(Stored data entries)
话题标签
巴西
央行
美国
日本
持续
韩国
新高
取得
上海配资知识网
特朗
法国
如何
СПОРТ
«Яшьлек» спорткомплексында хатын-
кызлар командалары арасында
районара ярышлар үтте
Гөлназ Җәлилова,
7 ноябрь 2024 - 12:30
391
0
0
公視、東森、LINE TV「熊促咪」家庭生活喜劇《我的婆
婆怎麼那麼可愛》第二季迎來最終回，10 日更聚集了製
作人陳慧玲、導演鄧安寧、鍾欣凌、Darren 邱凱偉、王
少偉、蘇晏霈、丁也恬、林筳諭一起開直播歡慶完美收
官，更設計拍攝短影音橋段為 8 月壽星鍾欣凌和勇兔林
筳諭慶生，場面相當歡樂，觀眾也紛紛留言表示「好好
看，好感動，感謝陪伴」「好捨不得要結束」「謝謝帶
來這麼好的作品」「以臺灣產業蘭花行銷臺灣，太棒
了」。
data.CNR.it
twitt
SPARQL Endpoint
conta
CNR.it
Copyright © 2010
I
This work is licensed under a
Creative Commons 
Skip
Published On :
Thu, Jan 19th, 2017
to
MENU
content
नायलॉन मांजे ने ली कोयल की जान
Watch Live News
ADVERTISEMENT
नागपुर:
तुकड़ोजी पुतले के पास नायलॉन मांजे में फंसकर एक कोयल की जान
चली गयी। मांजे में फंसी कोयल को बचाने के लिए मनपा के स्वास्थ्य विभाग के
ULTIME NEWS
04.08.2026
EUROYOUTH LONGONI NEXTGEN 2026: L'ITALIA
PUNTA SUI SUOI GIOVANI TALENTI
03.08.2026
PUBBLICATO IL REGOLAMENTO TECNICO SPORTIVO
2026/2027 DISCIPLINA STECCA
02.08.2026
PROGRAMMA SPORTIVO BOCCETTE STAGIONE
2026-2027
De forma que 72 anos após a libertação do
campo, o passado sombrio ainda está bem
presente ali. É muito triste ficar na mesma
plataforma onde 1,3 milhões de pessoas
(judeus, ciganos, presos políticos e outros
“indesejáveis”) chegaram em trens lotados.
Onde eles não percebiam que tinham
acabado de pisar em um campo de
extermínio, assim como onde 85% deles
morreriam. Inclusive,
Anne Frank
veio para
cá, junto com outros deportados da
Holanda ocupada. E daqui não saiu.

§ **What the exercise asks**: For each record above, write it out again exactly.

§ **Task answer**:
话题标签
巴西
央行
美国
日本
持续
韩国
新高
取得
上海配资知识网
特朗
法国
如何
СПОРТ
«Яшьлек» спорткомплексында хатын-
кызлар командалары арасында
районара ярышлар үтте
Гөлназ Җәлилова,
7 ноябрь 2024 - 12:30
391
0
0
公視、東森、LINE TV「熊促咪」家庭生活喜劇《我的婆
婆怎麼那麼可愛》第二季迎來最終回，10 日更聚集了製
作人陳慧玲、導演鄧安寧、鍾欣凌、Darren 邱凱偉、王
少偉、蘇晏霈、丁也恬、林筳諭一起開直播歡慶完美收
官，更設計拍攝短影音橋段為 8 月壽星鍾欣凌和勇兔林
筳諭慶生，場面相當歡樂，觀眾也紛紛留言表示「好好
看，好感動，感謝陪伴」「好捨不得要結束」「謝謝帶
來這麼好的作品」「以臺灣產業蘭花行銷臺灣，太棒
了」。
data.CNR.it
twitt
SPARQL Endpoint
conta
CNR.it
Copyright © 2010
I
This work is licensed under a
Creative Commons 
Skip
Published On :
Thu, Jan 19th, 2017
to
MENU
content
नायलॉन मांजे ने ली कोयल की जान
Watch Live News
ADVERTISEMENT
नागपुर:
तुकड़ोजी पुतले के पास नायलॉन मांजे में फंसकर एक कोयल की जान
चली गयी। मांजे में फंसी कोयल को बचाने के लिए मनपा के स्वास्थ्य विभाग के
ULTIME NEWS
04.08.2026
EUROYOUTH LONGONI NEXTGEN 2026: L'ITALIA
PUNTA SUI SUOI GIOVANI TALENTI
03.08.2026
PUBBLICATO IL REGOLAMENTO TECNICO SPORTIVO
2026/2027 DISCIPLINA STECCA
02.08.2026
PROGRAMMA SPORTIVO BOCCETTE STAGIONE
2026-2027
De forma que 72 anos após a libertação do
campo, o passado sombrio ainda está bem
presente ali. É muito triste ficar na mesma
plataforma onde 1,3 milhões de pessoas
(judeus, ciganos, presos políticos e outros
“indesejáveis”) chegaram em trens lotados.
Onde eles não percebiam que tinham
acabado de pisar em um campo de
extermínio, assim como onde 85% deles
morreriam. Inclusive,
Anne Frank
veio para
cá, junto com outros deportados da
Holanda ocupada. E daqui não saiu.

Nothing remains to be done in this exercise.